2. Nas – Untitled (aka Nigger)
The best rap album with a message ever made. Lyrically, it’s probably not Nas’s strongest work, but as a piece of art and as a concept album it was prolific. Nas tackles everything from police brutality to black unity to use of the “N-word” (the intended title of his album) to health to the unknowns of the universe. The album moves effortlessly from track to track and never dips. It’s my firm belief that every black person living in the U.S. should listen to this album. It’s that important. Nas’s untitled album is easily the best revolutionary album ever made and that includes albums by Dead Prez, The Coup and Brother Lynch.

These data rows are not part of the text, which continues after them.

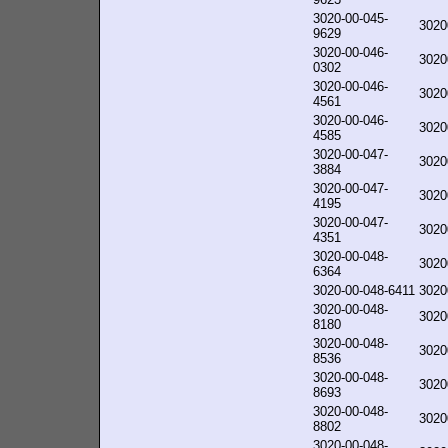
3020-00-045-
3020
9629
3020-00-046-
3020
0302
3020-00-046-
3020
4561
3020-00-046-
3020
4585
3020-00-047-
3020
3884
3020-00-047-
3020
4195
3020-00-047-
3020
4351
3020-00-048-
3020
6364
3020-00-048-6411
3020
3020-00-048-
3020
8180
3020-00-048-
3020
8536
3020-00-048-
3020
8693
3020-00-048-
3020
8802
3020-00-048-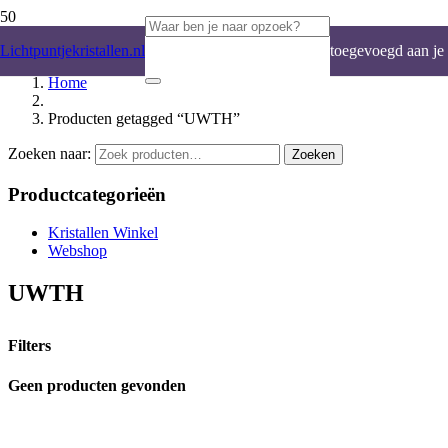
Product
is
Lichtpuntjekristallen.nl
toegevoegd aan je
Home
winkelwagen.
Producten getagged “UWTH”
Zoeken naar:
Zoeken
Productcategorieën
Kristallen Winkel
Webshop
UWTH
Filters
Geen producten gevonden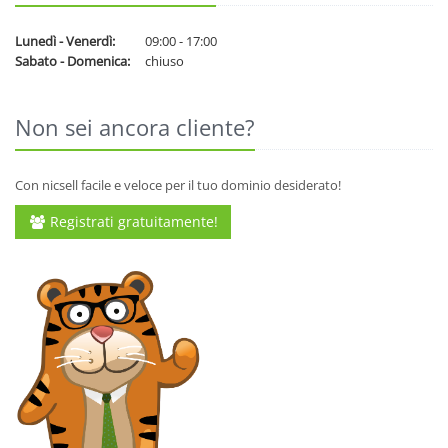
Lunedì - Venerdì:
09:00 - 17:00
Sabato - Domenica:
chiuso
Non sei ancora cliente?
Con nicsell facile e veloce per il tuo dominio desiderato!
Registrati gratuitamente!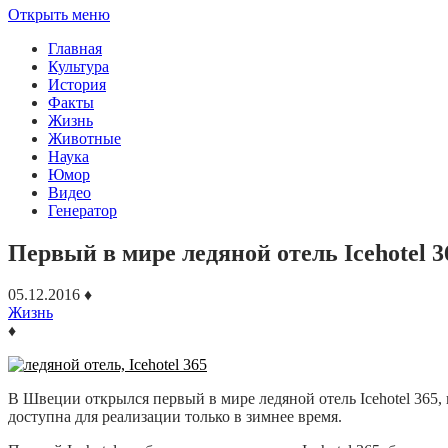
Открыть меню
Главная
Культура
История
Факты
Жизнь
Животные
Наука
Юмор
Видео
Генератор
Первый в мире ледяной отель Icehotel 
05.12.2016
♦
Жизнь
♦
В Швеции открылся первый в мире ледяной отель Icehotel 365,
доступна для реализации только в зимнее время.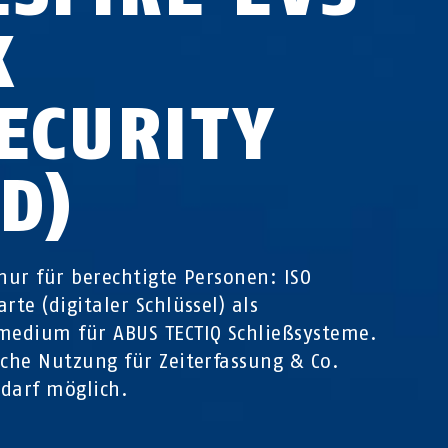
K
SECURITY
D)
 nur für berechtigte Personen: ISO
rte (digitaler Schlüssel) als
medium für ABUS TECTIQ Schließsysteme.
iche Nutzung für Zeiterfassung & Co.
darf möglich.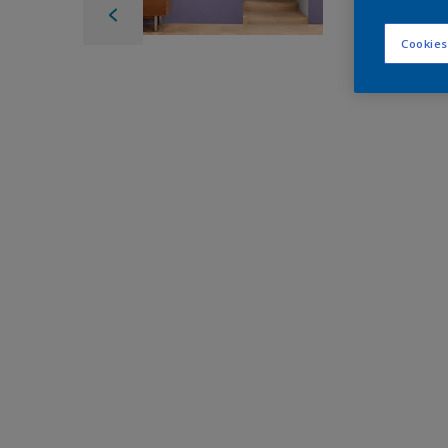
Cookies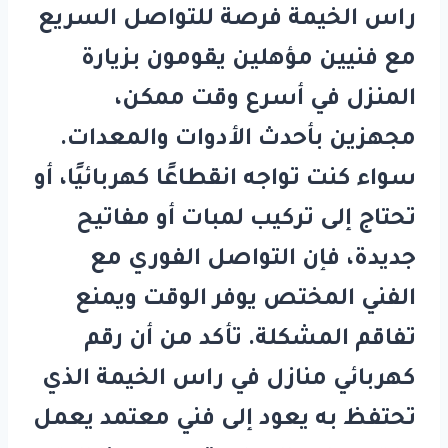
راس الخيمة
فرصة للتواصل السريع
مع فنيين مؤهلين يقومون بزيارة
المنزل في أسرع وقت ممكن،
مجهزين بأحدث الأدوات والمعدات.
سواء كنت تواجه انقطاعًا كهربائيًا، أو
تحتاج إلى تركيب لمبات أو مفاتيح
جديدة، فإن التواصل الفوري مع
الفني المختص يوفر الوقت ويمنع
تفاقم المشكلة. تأكد من أن
رقم
كهربائي منازل في راس الخيمة
الذي
تحتفظ به يعود إلى فني معتمد يعمل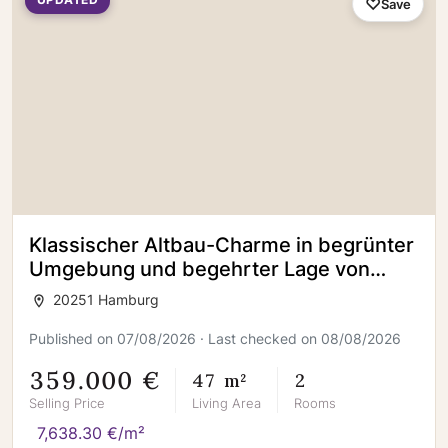
UPDATED
Save
Klassischer Altbau-Charme in begrünter
Umgebung und begehrter Lage von
Hamburg-Eppendorf
20251 Hamburg
Published on 07/08/2026 · Last checked on 08/08/2026
359.000 €
47 m²
2
Selling Price
Living Area
Rooms
7,638.30 €/m²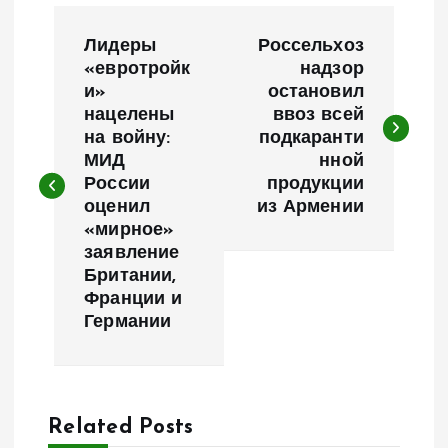
Н
Лидеры
Россельхоз
а
«евротройк
надзор
и»
остановил
нацелены
ввоз всей
в
на войну:
подкаранти
МИД
нной
и
России
продукции
оценил
из Армении
г
«мирное»
заявление
а
Британии,
Франции и
ц
Германии
и
я
Related Posts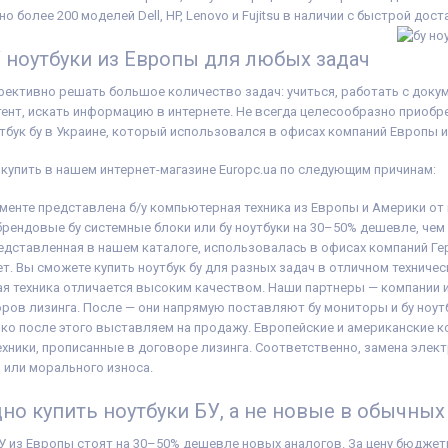
ора:
Intel Core
Поколение Процессора:
Intel Core
Поколение Пр
о более 200 моделей Dell, HP, Lenovo и Fujitsu в наличии с быстрой дос
i3 - 11gen
i5 - 8gen
UHD Graphics
Видеокарта:
Intel® UHD Graphics
Видеокарта:
I
 ноутбуки из Европы для любых задач
for 11th Gen Intel® Processors
for 8th Generat
ь:
8 GB (DDR4)
Оперативная Память:
8 GB (DDR4)
Processors
240 GB SSD
Объём накопителя:
240 GB SSD
Оперативная 
ективно решать большое количество задач: учиться, работать с докум
Тип матрицы:
IPS
(DDR4)
ент, искать информацию в интернете. Не всегда целесообразно приобр
Класс:
Для бухгалтеров, Для
Объём накопи
тбук бу в Украине, который использовался в офисах компаний Европы и
офиса
Тип матрицы:
ема:
Windows
Вес:
1.5-2кг
Класс:
Для бу
Операционная система:
Windows
офиса
 купить в нашем интернет-магазине Europc.ua по следующим причинам:
бук, зарядное
11
Особенности:
ки на клавиши
Комплектация:
Ноутбук, зарядное
экраном
вировка
),
устройство, наклейки на клавиши
Вес:
1.5-2кг
менте представлена б/у компьютерная техника из Европы и Америки о
 расходная
(или доп. опция
гравировка
),
Операционная
брендовые бу системные блоки или бу ноутбуки на 30–50% дешевле, чем
гарантийный талон, расходная
10
едставленная в нашем каталоге, использовалась в офисах компаний Гер
накладная
Комплектация
устройство, н
ет. Вы сможете купить ноутбук бу для разных задач в отличном техниче
(или доп. опц
я техника отличается высоким качеством. Наши партнеры — компании 
гарантийный т
ров лизинга. После — они напрямую поставляют бу мониторы и бу ноутбу
накладная
ько после этого выставляем на продажу. Европейские и американские 
хники, прописанные в договоре лизинга. Соответственно, замена электр
 или морального износа.
но купить ноутбуки БУ, а не новые в обычных
БУ из Европы стоят на 30–50% дешевле новых аналогов. За цену бюджет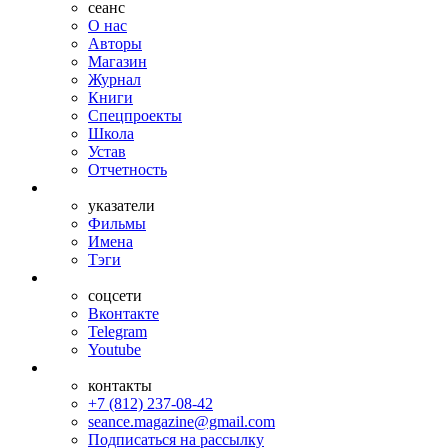
сеанс
О нас
Авторы
Магазин
Журнал
Книги
Спецпроекты
Школа
Устав
Отчетность
указатели
Фильмы
Имена
Тэги
соцсети
Вконтакте
Telegram
Youtube
контакты
+7 (812) 237-08-42
seance.magazine@gmail.com
Подписаться на рассылку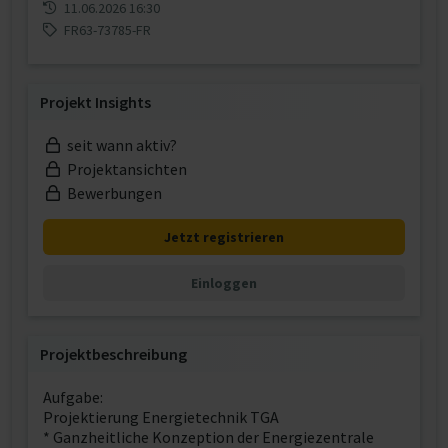
11.06.2026 16:30
FR63-73785-FR
Projekt Insights
seit wann aktiv?
Projektansichten
Bewerbungen
Jetzt registrieren
Einloggen
Projektbeschreibung
Aufgabe:
Projektierung Energietechnik TGA
* Ganzheitliche Konzeption der Energiezentrale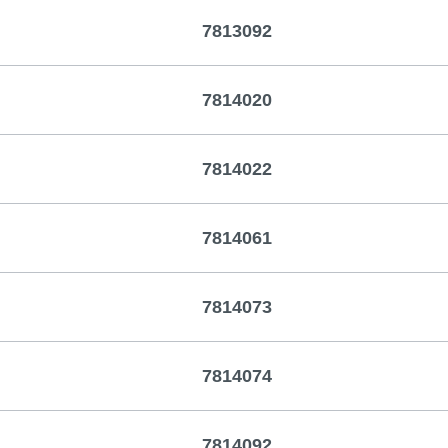
7813092
7814020
7814022
7814061
7814073
7814074
7814092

1. Big L – The Big Picture
Lyrically, this is probably the best album ever made. Big L was just approaching his prime and this was his tour de force performance. He was shot to death before the album could be released, but it was far and away his best work. No rapper in the game could ever compete with Big L on a lyrical level. Had he been alive to see it through, this could have been one of the most celebrated rap albums ever recorded. Instead, it’s a hip hop cult classic that only hip hop heads have ever even heard. It was violent, menacing, angry and militant. Whether L was threatening to rob your house or rape your sister, you couldn’t help but nod your head and listen in reverence. His ability to string together metaphors, boasts, murderous threats and sublime punchlines has never and probably will never be matched. Unlike other Big L albums, “The Big Picture” featured sleek and precise production and professional-quality beats. If you haven’t heard this album, find it on Youtube or Grooveshark or whatever means you choose. Or just go to the store and buy it. But listen to this album. It’s amazing.